Israeli Foreign Minister Eli Cohen has expressed Israel's commitment to the "sovereignty and integrity" of Ukraine. 

He was speaking after a meeting with his Ukrainian counterpart Dymitro Kuleba in Kyiv. It's the first visit by a chief Israeli diplomat to Ukraine since the Russian invasion. 

Israel has tried to remain neutral in the conflict and has resisted delivering weapons to Ukraine so as not to damage its relations with Russia.

However, Cohen was clear on his country's position: "Israel, as stated in the past, stands firmly in solidarity with the people of Ukraine and remains committed to the sovereignty and territorial integrity of Ukraine."

On the issue of military aid for Kyiv, Cohen gave little away but did say Israel would help develop an "intelligent early warning system for Ukraine."

He added that his government would also support projects for healthcare and civilian infrastructure in Ukraine worth up to 188 million euros. 

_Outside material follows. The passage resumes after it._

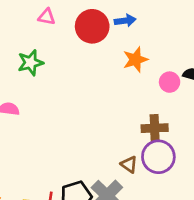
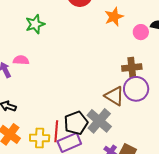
brown triangle: (129, 164) -> (114, 96), size x1.5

Kuleba thanked him for Israel's help adding that he hoped for future decisions on the "protection of the Ukrainian sky."

Meanwhile, Norway also announced a support package for Ukraine amounting to almost seven million euros. 

The country's Prime Minister Jonas Gahr Store made the announcement in a video conference with Ukrainian President Volodymir Zelenskyy.

Norway has been accused of profiting from the war because of the huge profits it has made from its gas sales to Europe during the energy crisis.

In other developments, Putin ally Belarusian President Alexander Lukashenko says his country will only join the Russian offensive in Ukraine if Belarus first comes under attack by Kyiv.

Lukashenko was commenting ahead of a meeting with Russia's President Vladimir Putin in Moscow on Friday.